▸ **Problem statement**
Look for the line containing "Jana Hartmann" and the line containing "市场洞察、产品规划、需求梳理" in the entries below. Copy those two and all lines between them exactly, leaving out pictures.

Record extracts START

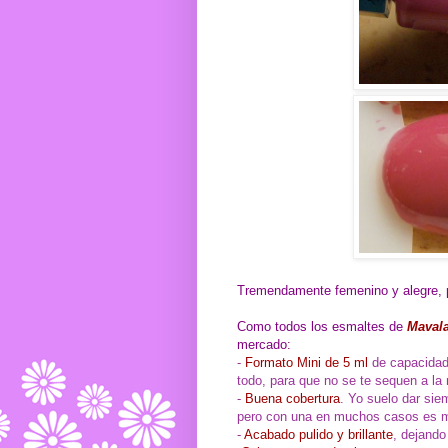
Tremendamente femenino y alegre, p
Como todos los esmaltes de
Maval
mercado:
-
Formato Mini de 5 ml
de capacidad,
todo, para que no se te sequen a la 
-
Buena cobertura
. Yo suelo dar sie
pero con una en muchos casos es m
-
Acabado pulido y brillante
, dejando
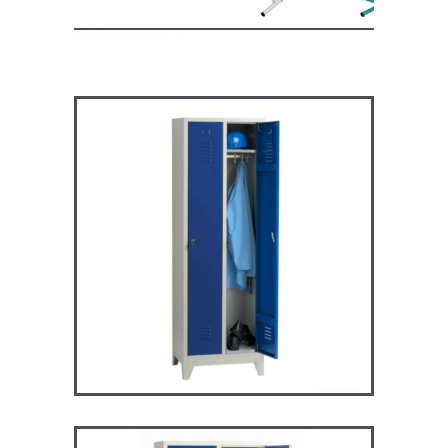
ARV2P – Vestiaire industrie
propre
VESTIAIRES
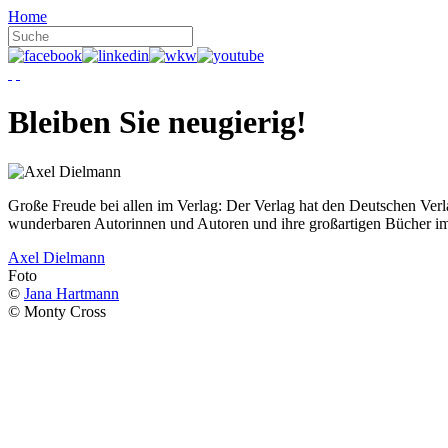
Home
Bleiben Sie neugierig!
Große Freude bei allen im Verlag: Der Verlag hat den Deutschen Ver
wunderbaren Autorinnen und Autoren und ihre großartigen Bücher i
Axel Dielmann
Foto
©
Jana Hartmann
© Monty Cross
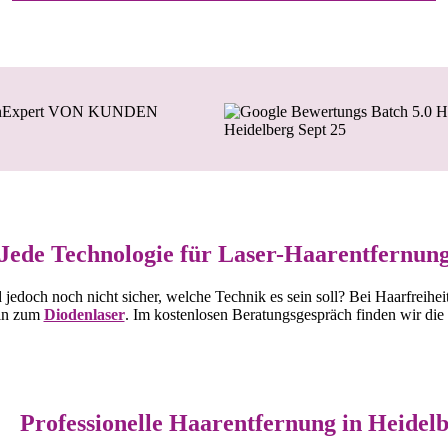
Jede Technologie für Laser-Haarentfernun
jedoch noch nicht sicher, welche Technik es sein soll? Bei Haarfreihe
in zum
Diodenlaser
. Im kostenlosen Beratungsgespräch finden wir die
Professionelle Haarentfernung in Heidel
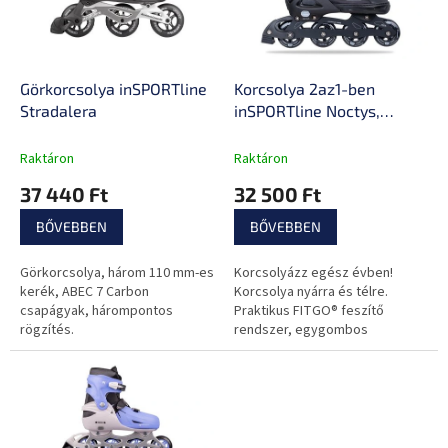
é
z
k
é
e
s
k
e
l
Görkorcsolya inSPORTline
Korcsolya 2az1-ben
i
Stradalera
inSPORTline Noctys,
s
tekerős rögzítés, Comfort
t
Fit, Micro Lock,
Raktáron
Raktáron
á
Fényvisszaverő elem
37 440 Ft
32 500 Ft
j
a
BŐVEBBEN
BŐVEBBEN
Görkorcsolya, három 110 mm-es
Korcsolyázz egész évben!
kerék, ABEC 7 Carbon
Korcsolya nyárra és télre.
csapágyak, hárompontos
Praktikus FITGO® feszítő
rögzítés.
rendszer, egygombos
méretbeállítás.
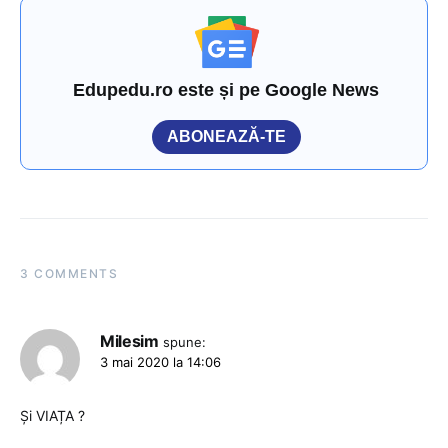
Edupedu.ro este și pe Google News
ABONEAZĂ-TE
3 COMMENTS
Milesim
spune:
3 mai 2020 la 14:06
Și VIAȚA ?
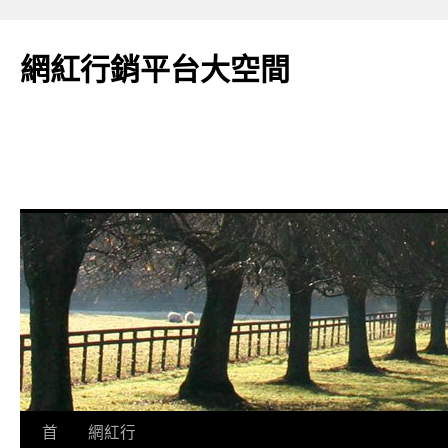
網紅行銷平台大空間
跳
首
網紅行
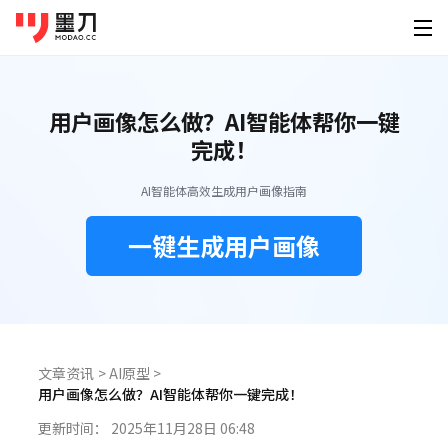
墨刀系列
登录
免费注册
用户画像怎么做？AI智能体帮你一键
素材广场
产品功能
为谁设计
完成！
移动端素材
PC端素材
其他素材
AI创作
墨刀原型
产品经
AI智能体高效生成用户画像指南
原型设计、交互、高保真、真机演示
快速原
APP
官网
可视化大屏
AI生成原型
下载
一键生成用户画像
墨刀AI
UI/U
小程序
后台
HMI
HTML转原型
桌面客户端
手机移动端
AI生成原型图、产品方案、PRD
精准还
定价
图片转原型
H5落地页
平板
Windows
iOS
墨刀白板
开发工
企业服务
AI生成设计稿
市场洞察、产品规划、需求梳理
精准标
macOS
Android
功能介绍
帮助
AI生成APP
文章资讯
>
AI原型
>
模板素材
墨刀设计
创业团
Linux
用户画像怎么做？AI智能体帮你一键完成！
企业版
海量原型模板
专业UI设计、设计转代码、导入Figma
低成本
AI生成网站
强大协作功能 成就高效团队
图文教程
更新时间：
2025年11月28日 06:48
HarmonyOS
设计稿转代码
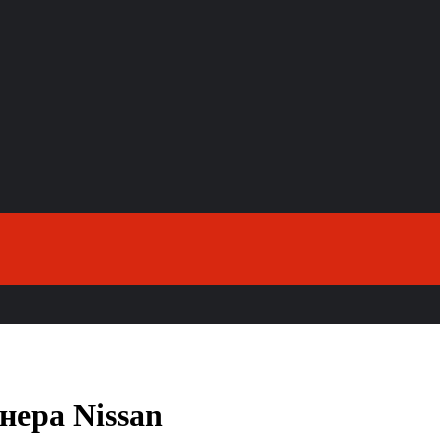
нера Nissan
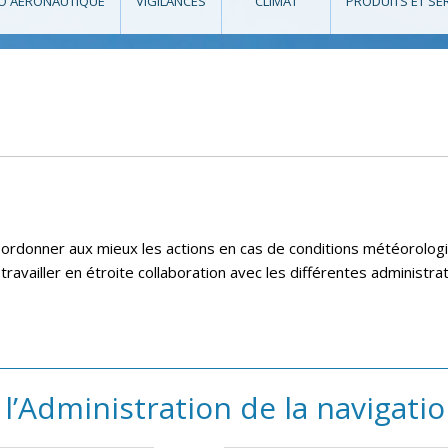
O AÉRONAUTIQUE
VIGILANCES
CLIMAT
PRODUITS ET SE
coordonner aux mieux les actions en cas de conditions météorolo
e travailler en étroite collaboration avec les différentes administ
l’Administration de la navigati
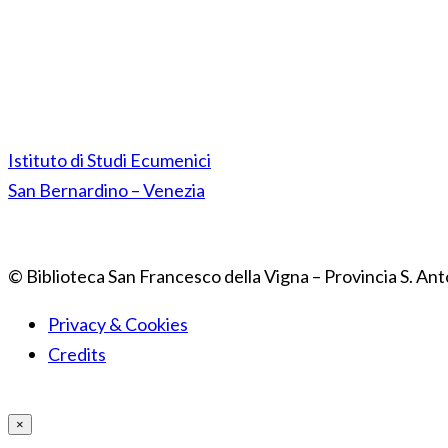
Istituto di Studi Ecumenici
San Bernardino – Venezia
© Biblioteca San Francesco della Vigna – Provincia S. Ant
Privacy & Cookies
Credits
×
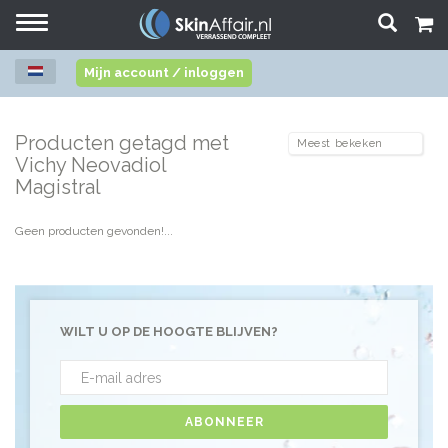
Toggle
navigation
Mijn account / inloggen
Producten getagd met
Vichy Neovadiol
Magistral
Geen producten gevonden!...
WILT U OP DE HOOGTE BLIJVEN?
ABONNEER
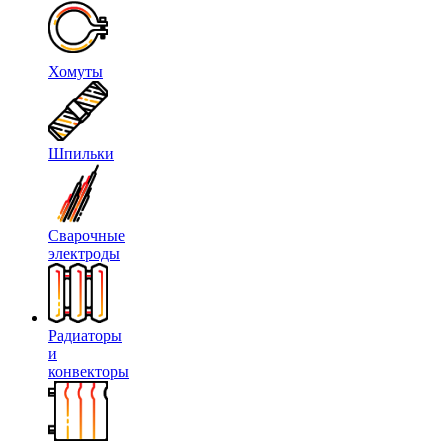
Хомуты
Шпильки
Сварочные
электроды
Радиаторы
и
конвекторы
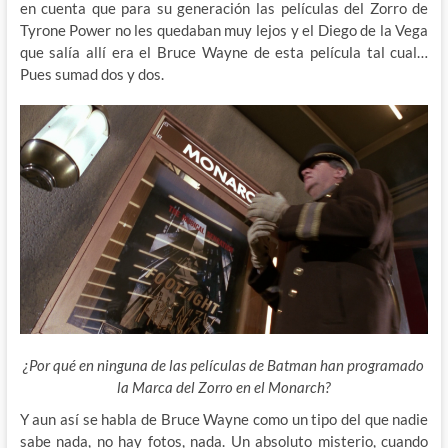
en cuenta que para su generación las películas del Zorro de
Tyrone Power no les quedaban muy lejos y el Diego de la Vega
que salía allí era el Bruce Wayne de esta película tal cual…
Pues sumad dos y dos.
¿Por qué en ninguna de las películas de Batman han programado
la Marca del Zorro en el Monarch?
Y aun así se habla de Bruce Wayne como un tipo del que nadie
sabe nada, no hay fotos, nada. Un absoluto misterio, cuando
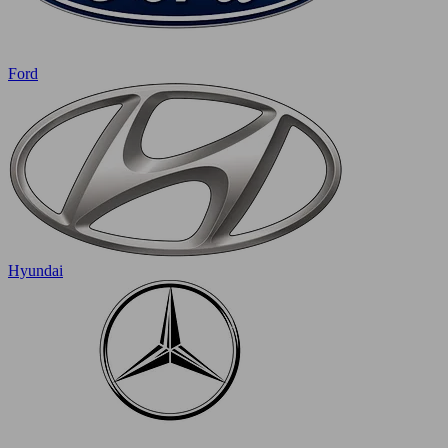
Ford
Hyundai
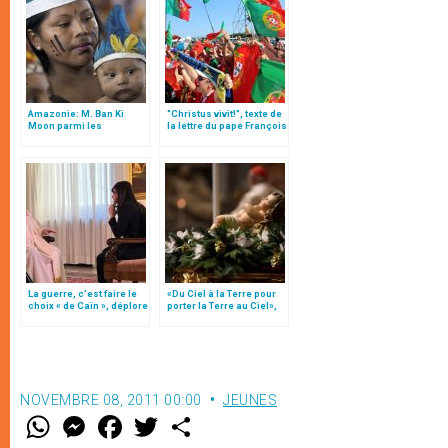
Amazonie: M. Ban Ki
"Christus vivit!", texte de
Moon parmi les
la lettre du pape François
participants du synode
aux jeunes du monde
La guerre, c’est faire le
«Du Ciel à la Terre pour
choix « de Caïn », déplore
porter la Terre au Ciel»,
le pape François
par Mgr Francesco Follo
NOVEMBRE 08, 2011 00:00
JEUNES
W
M
F
T
S
h
e
a
w
h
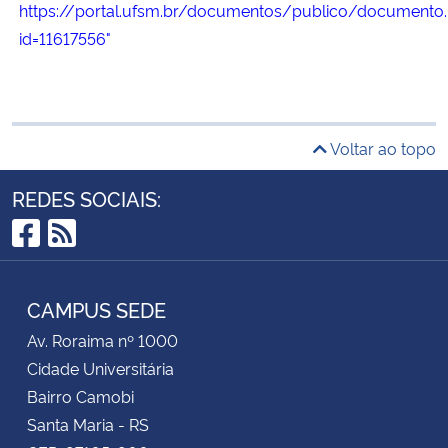
https://portal.ufsm.br/documentos/publico/documento.
id=11617556"
Voltar ao topo
REDES SOCIAIS:
Facebook
RSS
CAMPUS SEDE
Av. Roraima nº 1000
Cidade Universitária
Bairro Camobi
Santa Maria - RS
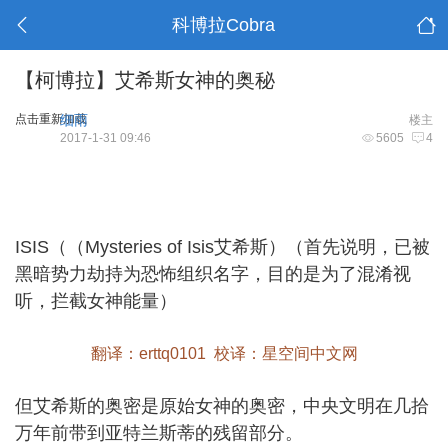
科博拉Cobra
【柯博拉】艾希斯女神的奥秘
点击重新加载
细雨
楼主
2017-1-31 09:46
5605
4
ISIS（（Mysteries of Isis艾希斯）（首先说明，已被
黑暗势力劫持为恐怖组织名字，目的是为了混淆视
听，拦截女神能量）
翻译：erttq0101 校译：星空间中文网
但艾希斯的奥密是原始女神的奥密，中央文明在几拾
万年前带到亚特兰斯蒂的残留部分。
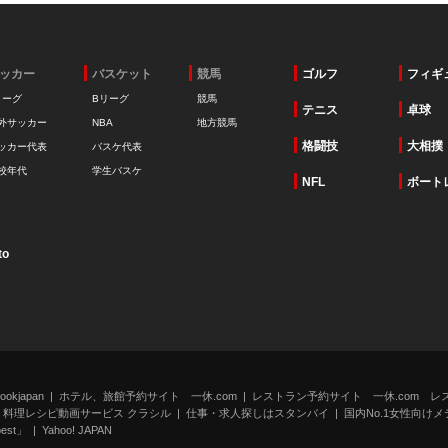
ッカー
バスケット
競馬
ゴルフ
フィギ
リーグ
Bリーグ
競馬
テニス
卓球
外サッカー
NBA
地方競馬
格闘技
大相撲
ッカー代表
バスケ代表
校年代
学生バスケ
NFL
ボート
to
kjapan
ホテル、旅館予約サイト 一休.com
レストラン予約サイト 一休.com レ
料理レシピ動画サービス クラシル
仕事・求人探しはスタンバイ
国内No.1女性向けメデ
st」
Yahoo! JAPAN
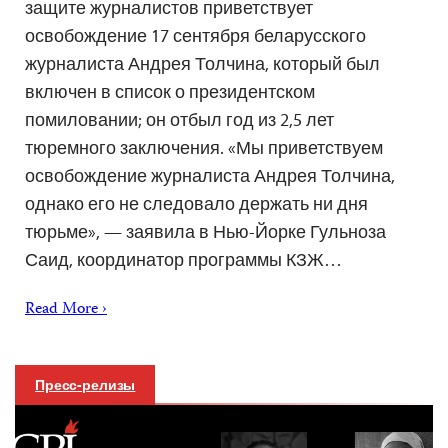
защите журналистов приветствует
освобождение 17 сентября беларусского
журналиста Андрея Толчина, который был
включен в список о президентском
помиловании; он отбыл год из 2,5 лет
тюремного заключения. «Мы приветствуем
освобождение журналиста Андрея Толчина,
однако его не следовало держать ни дня
тюрьме», — заявила в Нью-Йорке Гульноза
Саид, координатор программы КЗЖ…
Read More ›
Пресс-релизы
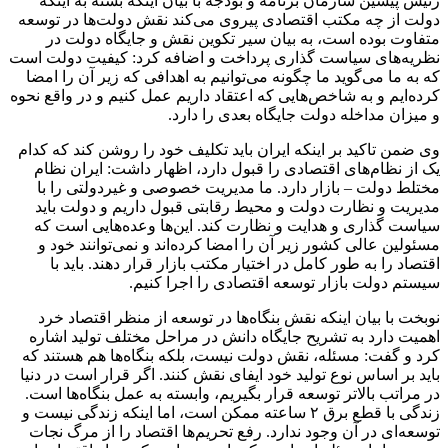
رئیس پیشین سازمان برنامه و بودجه با بیان اینکه بسته به اینکه
دولت از چه مکتب اقتصادی پیروی می‌کند نقش دولت‌ها در توسعه
متفاوت بوده است، به بیان سیر تکوین نقش و جایگاه دولت در
نظریه‌های سیاست گذاری پرداخت و اضافه کرد: کیفیت دولت است
که به ما می‌گوید ما چگونه می‌توانیم به اهدافی که زیر آن را امضا
کرده‌ایم و به شاخص‌هایی که اعتقاد داریم عمل کنیم و در واقع نحوه
و میزان مداخله دولت جایگاه بعدی را دارد.
وی ضمن تاکید بر اینکه ایران باید تکلیف خود را روشن کند که کدام
یک از نظام‌های اقتصادی را قبول دارد، اظهار داشت: ایران نظام
مختلط دولت – بازار دارد. ما مدیریت خصوصی و غیردولتی را با
مدیریت و نظارت دولت و محیط رقابتی قبول داریم و دولت باید
سیاست گذاری و هدایت و نظارت کند. این‌ها وعده‌هایی است که
مسئولین عالی کشور زیر آن را امضا کرده‌اند و نمی‌توانند خود و
اقتصاد را به طور کامل در اختیار مکتب بازار قرار دهند. باید با
سیستم دولت بازار توسعه اقتصادی را اجرا کنیم.
نوبخت با بیان اینکه نقش بنگاه‌ها در توسعه از منظر اقتصاد خرد
اهمیت دارد به تشریح جایگاه دانش در مراحل مختلف تولید اشاره
کرد و گفت: مسئله، نقش دولت نیست، بلکه بنگاه‌ها هم هستند که
باید بر اساس نوع تولید خود ایفای نقش کنند. اگر قرار است در دنیا
در مراتب بالاتر توسعه قرار بگیریم، وابسته به عمل بنگاه‌ها است.
زندگی با قطع برق ۲ ساعته ممکن است، اما اینکه زندگی نیست و
توسعه‌ای در آن وجود ندارد. رفع تحریم‌ها اقتصاد را از مرگ نجات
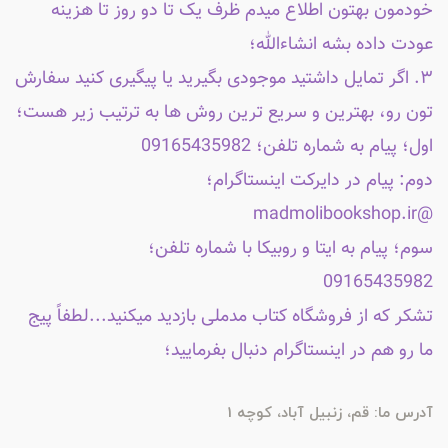
خودمون بهتون اطلاع میدم ظرف یک تا دو روز تا هزینه
عودت داده بشه انشاءالله؛
۳. اگر تمایل داشتید موجودی بگیرید یا پیگیری کنید سفارش
تون رو، بهترین و سریع ترین روش ها به ترتیب زیر هست؛
اول؛ پیام به شماره تلفن؛ 09165435982
دوم: پیام در دایرکت اینستاگرام؛
@madmolibookshop.ir
سوم؛ پیام به ایتا و روبیکا با شماره تلفن؛
09165435982
تشکر که از فروشگاه کتاب مدملی بازدید میکنید...لطفاً پیج
ما رو هم در اینستاگرام دنبال بفرمایید؛
آدرس ما: قم، زنبیل آباد، کوچه 1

Record extracts END

▸ **Task answer**
Jana Hartmann
© Monty Cross
Jede Technologie für Laser-Haarentfernun
jedoch noch nicht sicher, welche Technik es sein soll? Bei Haarfreihe
in zum
Diodenlaser
. Im kostenlosen Beratungsgespräch finden wir die
Professionelle Haarentfernung in Heidel
é
z
k
é
e
s
k
e
l
Görkorcsolya inSPORTline
Korcsolya 2az1-ben
i
Stradalera
inSPORTline Noctys,
s
tekerős rögzítés, Comfort
t
Fit, Micro Lock,
Raktáron
Raktáron
á
Fényvisszaverő elem
37 440 Ft
32 500 Ft
j
a
BŐVEBBEN
BŐVEBBEN
Görkorcsolya, három 110 mm-es
Korcsolyázz egész évben!
kerék, ABEC 7 Carbon
Korcsolya nyárra és télre.
csapágyak, hárompontos
Praktikus FITGO® feszítő
rögzítés.
rendszer, egygombos
méretbeállítás.
Edupedu.ro este și pe Google News
ABONEAZĂ-TE
3 COMMENTS
Milesim
spune:
3 mai 2020 la 14:06
Și VIAȚA ?
網紅行銷平台大空間
跳
首
網紅行
墨刀系列
登录
免费注册
用户画像怎么做？AI智能体帮你一键
素材广场
产品功能
为谁设计
完成！
移动端素材
PC端素材
其他素材
AI创作
墨刀原型
产品经
AI智能体高效生成用户画像指南
原型设计、交互、高保真、真机演示
快速原
APP
官网
可视化大屏
AI生成原型
下载
一键生成用户画像
墨刀AI
UI/U
小程序
后台
HMI
HTML转原型
桌面客户端
手机移动端
AI生成原型图、产品方案、PRD
精准还
定价
图片转原型
H5落地页
平板
Windows
iOS
墨刀白板
开发工
企业服务
AI生成设计稿
市场洞察、产品规划、需求梳理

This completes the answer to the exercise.